# EXERCISE
Please reproduce the entries that follow without a single difference.

# SOURCE DATA
# # # # #
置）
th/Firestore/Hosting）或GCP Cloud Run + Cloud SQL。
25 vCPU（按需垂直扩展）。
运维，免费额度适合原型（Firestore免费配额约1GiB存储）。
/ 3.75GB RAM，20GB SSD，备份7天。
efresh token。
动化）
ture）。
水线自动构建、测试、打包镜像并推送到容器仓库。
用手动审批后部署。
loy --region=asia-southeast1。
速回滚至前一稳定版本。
# # # # #
# TASK RESPONSE
置）
th/Firestore/Hosting）或GCP Cloud Run + Cloud SQL。
25 vCPU（按需垂直扩展）。
运维，免费额度适合原型（Firestore免费配额约1GiB存储）。
/ 3.75GB RAM，20GB SSD，备份7天。
efresh token。
动化）
ture）。
水线自动构建、测试、打包镜像并推送到容器仓库。
用手动审批后部署。
loy --region=asia-southeast1。
速回滚至前一稳定版本。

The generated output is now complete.